This part is about Thiel-inspired technology that helped to kill Osama, Snowden, NSA, the government's efforts to regulate the Silicon Valley, and related things about the Internet privacy. Thiel also points out that most (not only!) U.S. lawmakers are science-illiterate.
I would talk about the multiverse issues – obviously I must have been expected to be much more critical towards the well-known experts' opinion about these matters, and I am not critical because I am confident that the experts are much more rational than the non-experts in those matters. Richard Lindzen would give an overview of the climate debate. And of course that we would notice that Thiel's pre-existing beliefs would be "climate skeptical", too.

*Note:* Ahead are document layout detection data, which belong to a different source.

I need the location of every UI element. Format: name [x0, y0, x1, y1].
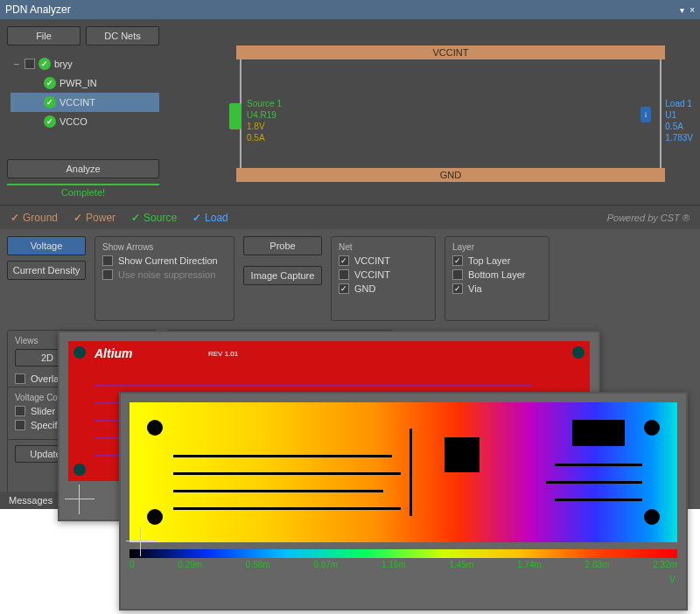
legend-load: Load: [192, 212, 228, 224]
tree-root[interactable]: − ✓ bryy: [10, 54, 159, 73]
probe-button[interactable]: Probe: [243, 236, 322, 255]
analyze-button[interactable]: Analyze: [7, 159, 159, 178]
layer-item[interactable]: Bottom Layer: [452, 269, 542, 280]
close-icon[interactable]: ×: [690, 5, 695, 15]
status-ok-icon: ✓: [38, 58, 51, 70]
net-panel: Net VCCINT VCCINT GND: [331, 236, 436, 321]
source-current: 0.5A: [247, 132, 282, 143]
collapse-icon[interactable]: −: [12, 55, 21, 73]
layer-panel: Layer Top Layer Bottom Layer Via: [444, 236, 550, 321]
voltage-toggle[interactable]: Voltage: [7, 236, 86, 255]
net-item[interactable]: VCCINT: [339, 255, 428, 266]
power-rail: VCCINT: [236, 45, 665, 59]
pcb-heatmap: [130, 402, 677, 509]
legend-power: Power: [74, 212, 116, 224]
net-tree: − ✓ bryy ✓ PWR_IN ✓ VCCINT ✓: [7, 54, 159, 131]
source-ref: U4.R19: [247, 109, 282, 121]
tree-item-label: VCCINT: [60, 94, 95, 111]
source-icon[interactable]: [229, 103, 242, 129]
load-title: Load 1: [665, 98, 693, 109]
status-ok-icon: ✓: [44, 77, 56, 89]
load-block[interactable]: Load 1 U1 0.5A 1.783V: [665, 98, 693, 143]
tree-item[interactable]: ✓ VCCINT: [10, 93, 159, 112]
brand-label: Altium: [94, 346, 133, 360]
status-ok-icon: ✓: [44, 115, 56, 128]
ground-rail: GND: [236, 168, 665, 182]
tree-item[interactable]: ✓ VCCO: [10, 112, 159, 131]
rev-label: REV 1.01: [208, 350, 238, 358]
schematic-canvas[interactable]: VCCINT GND Source 1 U4.R19 1.8V 0.5A ↓ L…: [166, 19, 700, 203]
window-title: PDN Analyzer: [5, 3, 71, 16]
powered-by: Powered by CST ®: [607, 213, 690, 223]
load-current: 0.5A: [665, 121, 693, 132]
show-current-direction[interactable]: Show Current Direction: [102, 255, 227, 266]
tree-item[interactable]: ✓ PWR_IN: [10, 73, 159, 93]
panel-header: Layer: [452, 242, 542, 252]
load-ref: U1: [665, 109, 693, 121]
title-bar: PDN Analyzer ▾ ×: [0, 0, 700, 19]
show-arrows-panel: Show Arrows Show Current Direction Use n…: [94, 236, 234, 321]
legend-ground: Ground: [10, 212, 58, 224]
load-voltage: 1.783V: [665, 132, 693, 143]
status-ok-icon: ✓: [44, 96, 56, 108]
tree-root-label: bryy: [54, 55, 73, 73]
wire: [660, 59, 662, 168]
image-capture-button[interactable]: Image Capture: [243, 266, 322, 285]
net-item[interactable]: VCCINT: [339, 269, 428, 280]
panel-header: Net: [339, 242, 428, 252]
source-block[interactable]: Source 1 U4.R19 1.8V 0.5A: [247, 98, 282, 143]
file-button[interactable]: File: [7, 26, 80, 45]
pin-icon[interactable]: ▾: [680, 5, 684, 15]
tree-item-label: PWR_IN: [60, 74, 97, 92]
pcb-view-heatmap[interactable]: 00.29m0.58m 0.87m1.16m1.45m 1.74m2.03m2.…: [119, 392, 688, 509]
tree-checkbox[interactable]: [24, 59, 35, 69]
legend-bar: Ground Power Source Load Powered by CST …: [0, 205, 700, 229]
layer-item[interactable]: Top Layer: [452, 255, 542, 266]
current-density-toggle[interactable]: Current Density: [7, 261, 86, 280]
use-noise-suppression: Use noise suppression: [102, 269, 227, 280]
dc-nets-button[interactable]: DC Nets: [86, 26, 159, 45]
analyze-status: Complete!: [7, 184, 159, 198]
layer-item[interactable]: Via: [452, 283, 542, 294]
panel-header: Show Arrows: [102, 242, 227, 252]
messages-tab[interactable]: Messages: [0, 492, 61, 509]
load-icon[interactable]: ↓: [640, 107, 651, 122]
legend-source: Source: [131, 212, 177, 224]
axes-icon: [65, 485, 94, 509]
source-voltage: 1.8V: [247, 121, 282, 132]
net-item[interactable]: GND: [339, 283, 428, 294]
tree-item-label: VCCO: [60, 113, 88, 130]
source-title: Source 1: [247, 98, 282, 109]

In the Glenn Beck interview, Thiel effectively says that he is skeptical because he feels that the advocates have turned the climate debate into a taboo that can't be debated – and such a situation is a sign of a problem. Well, most of the time. If you want to be right 80% of the time, Thiel's rule-of-thumb is very good. I still feel that similar sociological observations are somewhat unreliable methods to decide about an intrinsically scientific or technical problem.

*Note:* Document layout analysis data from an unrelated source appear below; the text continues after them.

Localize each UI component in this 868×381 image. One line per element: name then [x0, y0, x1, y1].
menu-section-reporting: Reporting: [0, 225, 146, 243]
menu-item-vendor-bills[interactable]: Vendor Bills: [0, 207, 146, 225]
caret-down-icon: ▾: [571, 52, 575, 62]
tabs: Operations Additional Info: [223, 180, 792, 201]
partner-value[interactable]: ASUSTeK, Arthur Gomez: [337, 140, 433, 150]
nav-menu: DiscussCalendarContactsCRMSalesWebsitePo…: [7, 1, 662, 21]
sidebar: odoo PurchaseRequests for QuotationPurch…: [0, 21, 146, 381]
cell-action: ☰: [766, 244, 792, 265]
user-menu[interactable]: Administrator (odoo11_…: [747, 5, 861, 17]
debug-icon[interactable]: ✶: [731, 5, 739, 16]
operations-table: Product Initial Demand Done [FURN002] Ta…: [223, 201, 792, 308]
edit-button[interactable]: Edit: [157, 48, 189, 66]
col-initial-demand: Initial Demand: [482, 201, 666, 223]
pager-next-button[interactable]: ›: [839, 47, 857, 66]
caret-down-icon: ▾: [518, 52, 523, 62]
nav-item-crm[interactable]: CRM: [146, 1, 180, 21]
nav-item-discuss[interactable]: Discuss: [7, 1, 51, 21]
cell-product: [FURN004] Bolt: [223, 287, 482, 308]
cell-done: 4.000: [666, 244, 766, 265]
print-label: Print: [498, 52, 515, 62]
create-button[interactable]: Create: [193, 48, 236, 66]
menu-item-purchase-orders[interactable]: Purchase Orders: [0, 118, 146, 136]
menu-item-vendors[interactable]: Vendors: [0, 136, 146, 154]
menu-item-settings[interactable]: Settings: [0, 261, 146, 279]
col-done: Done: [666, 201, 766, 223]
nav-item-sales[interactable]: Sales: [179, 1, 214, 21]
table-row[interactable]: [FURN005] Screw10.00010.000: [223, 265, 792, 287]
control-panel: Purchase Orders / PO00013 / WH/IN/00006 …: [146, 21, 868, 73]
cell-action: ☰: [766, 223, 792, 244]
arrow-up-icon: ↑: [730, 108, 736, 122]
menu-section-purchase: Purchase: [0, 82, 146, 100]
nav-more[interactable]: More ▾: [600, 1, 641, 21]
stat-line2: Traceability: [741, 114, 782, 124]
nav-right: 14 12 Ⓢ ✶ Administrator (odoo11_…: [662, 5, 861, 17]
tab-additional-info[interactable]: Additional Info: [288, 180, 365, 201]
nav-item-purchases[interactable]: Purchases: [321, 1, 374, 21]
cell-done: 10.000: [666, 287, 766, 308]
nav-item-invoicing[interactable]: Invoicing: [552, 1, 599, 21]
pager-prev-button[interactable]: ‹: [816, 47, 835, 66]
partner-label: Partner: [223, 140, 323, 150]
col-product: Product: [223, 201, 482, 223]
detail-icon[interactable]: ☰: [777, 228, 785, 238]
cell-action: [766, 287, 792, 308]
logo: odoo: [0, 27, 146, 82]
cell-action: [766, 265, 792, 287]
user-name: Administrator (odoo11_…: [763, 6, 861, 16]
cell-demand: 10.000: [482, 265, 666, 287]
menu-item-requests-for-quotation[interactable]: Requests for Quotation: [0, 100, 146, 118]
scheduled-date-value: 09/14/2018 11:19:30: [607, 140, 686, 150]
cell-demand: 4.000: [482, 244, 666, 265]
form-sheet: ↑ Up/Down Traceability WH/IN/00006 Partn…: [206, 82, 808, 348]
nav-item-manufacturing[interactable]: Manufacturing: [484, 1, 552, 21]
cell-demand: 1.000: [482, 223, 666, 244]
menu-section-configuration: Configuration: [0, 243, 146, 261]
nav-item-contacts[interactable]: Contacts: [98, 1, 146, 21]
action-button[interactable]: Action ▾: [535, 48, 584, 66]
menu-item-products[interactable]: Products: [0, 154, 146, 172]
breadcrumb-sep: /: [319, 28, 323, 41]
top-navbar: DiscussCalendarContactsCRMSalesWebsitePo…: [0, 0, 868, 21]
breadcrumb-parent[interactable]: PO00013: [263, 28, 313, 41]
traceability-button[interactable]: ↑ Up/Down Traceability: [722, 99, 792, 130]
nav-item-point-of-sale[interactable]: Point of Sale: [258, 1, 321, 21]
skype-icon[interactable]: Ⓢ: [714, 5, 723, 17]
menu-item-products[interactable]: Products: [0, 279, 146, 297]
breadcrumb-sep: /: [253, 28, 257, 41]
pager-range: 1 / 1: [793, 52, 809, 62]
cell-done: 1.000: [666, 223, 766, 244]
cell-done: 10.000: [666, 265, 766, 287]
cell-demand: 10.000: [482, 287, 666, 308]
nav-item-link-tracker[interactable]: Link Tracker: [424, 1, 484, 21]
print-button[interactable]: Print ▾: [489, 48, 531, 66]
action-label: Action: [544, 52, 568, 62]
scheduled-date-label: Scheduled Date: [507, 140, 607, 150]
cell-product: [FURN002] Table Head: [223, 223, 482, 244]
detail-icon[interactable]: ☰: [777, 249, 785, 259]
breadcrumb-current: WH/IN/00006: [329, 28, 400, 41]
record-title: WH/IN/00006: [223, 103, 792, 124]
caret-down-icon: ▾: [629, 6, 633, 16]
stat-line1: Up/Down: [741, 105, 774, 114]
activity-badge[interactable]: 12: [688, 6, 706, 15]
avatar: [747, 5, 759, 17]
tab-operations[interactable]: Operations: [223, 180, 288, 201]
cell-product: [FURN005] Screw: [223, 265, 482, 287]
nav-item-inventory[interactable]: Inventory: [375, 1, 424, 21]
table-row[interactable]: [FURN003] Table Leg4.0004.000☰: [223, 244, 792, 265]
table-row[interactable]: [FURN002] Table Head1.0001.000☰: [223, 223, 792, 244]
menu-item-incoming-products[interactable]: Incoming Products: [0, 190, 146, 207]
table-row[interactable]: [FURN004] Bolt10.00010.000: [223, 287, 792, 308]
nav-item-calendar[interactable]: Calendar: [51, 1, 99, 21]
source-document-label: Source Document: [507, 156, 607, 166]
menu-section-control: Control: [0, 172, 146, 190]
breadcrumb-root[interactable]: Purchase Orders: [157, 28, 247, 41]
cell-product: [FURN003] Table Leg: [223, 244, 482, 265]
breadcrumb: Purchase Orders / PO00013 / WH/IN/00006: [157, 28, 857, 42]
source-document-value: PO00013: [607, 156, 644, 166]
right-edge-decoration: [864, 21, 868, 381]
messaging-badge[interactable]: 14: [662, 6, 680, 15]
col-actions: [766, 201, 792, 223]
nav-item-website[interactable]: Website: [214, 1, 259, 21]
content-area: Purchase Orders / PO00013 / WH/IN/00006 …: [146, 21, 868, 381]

The interview also covers some comparisons of the Silicon Valley and Washington D.C., debt of students, financing and regulation of new drugs, and other things. We would learn that Apple lost most of the innovative edge and became as stagnant, bureaucratic, and problematic as pretty much all companies with an easy enough way to make profit become. A part of the problem is that companies often depend on the founders.

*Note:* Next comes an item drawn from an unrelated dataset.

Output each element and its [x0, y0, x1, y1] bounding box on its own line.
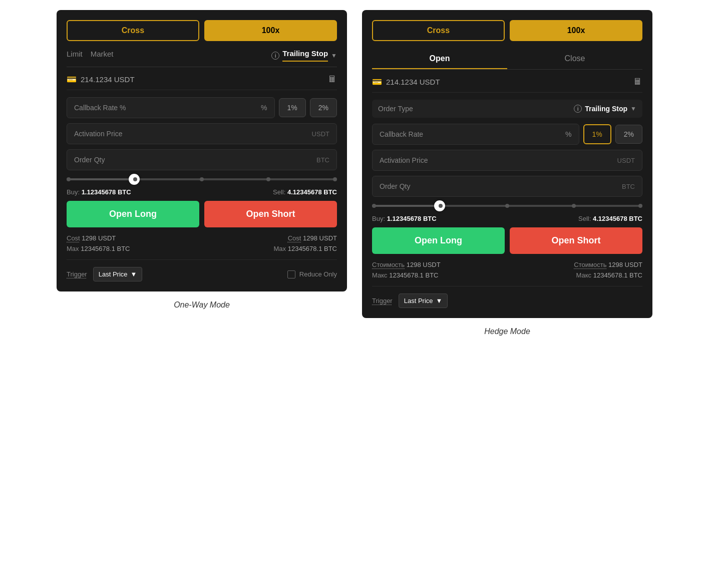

Some month ago, Thiel would argue in WSJ that competition is for losers, wise chaps manage to create monopolies. For example, Glenn Beck has a monopoly on the Glenn Beck-like shows LOL; it is not like the 1,438th restaurant in Dallas. Things that are one of a kind are most important. (Of course I mostly agree. But, hoping that I won't sound like a Marxist with their ideas about quality and quantity, I also think that many qualitative breakthroughs occur "largely" because of the accumulation of smaller, less radical and just evolutionary advances.) He also mentioned these things in the interview. It's only bad if monopolies become static, but if that's so, it's mostly the government regulation's fault. And in technology, monopolies aren't forever, anyway.